After WWII, Transylvania was again under Romanian administration. Soon after, the communist regime was established in Romania. In theory, the state was in charge of all social and healthcare services, as well as of the systematic education of all citizens. However, under the blanket of this safety, there was a brutal oppression against any form of dissidence or individual initiative, and the quality of the aforementioned services was sometimes deplorable. Freedom of association was severely restricted, and many groups, regardless of their intentions or goals, were deemed a threat to the state’s stability, accused of conspiracy, and dissolved. Simultaneously, the communist state benefited from all pre-existing structures. The elderly care facility founded by a Jewish women’s charity in Timișoara, which was nationalized in 1950, and the Jewish Hospital of Cluj are two examples of institutions that were taken over by the state.

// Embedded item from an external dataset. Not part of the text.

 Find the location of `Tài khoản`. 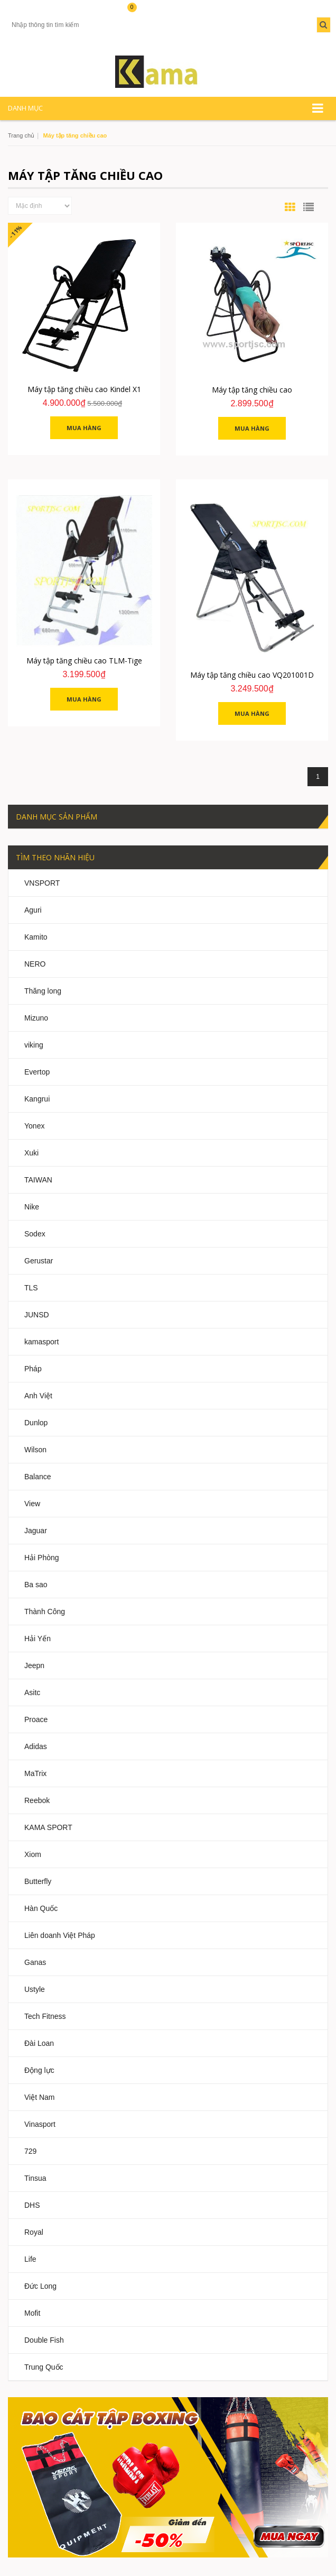

Tài khoản is located at coordinates (26, 11).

When we shift our focus to the present, we can see that many problems in our society have become less relevant. There has been progress in many fields: it is no longer considered scandalous for a woman to support herself through her own work or to run for office. There are now numerous social services available to women in times of need. Other issues, however, resurface, albeit in a different form than in the 1900s, as a result of crises and conflicts that cause poverty and have a negative impact on education and healthcare services. Looking back allows us to appreciate the efforts of those who made numerous sacrifices in order for us to be where we are now. At the same time, learning about the solutions they discovered in times of adversity is inspiring.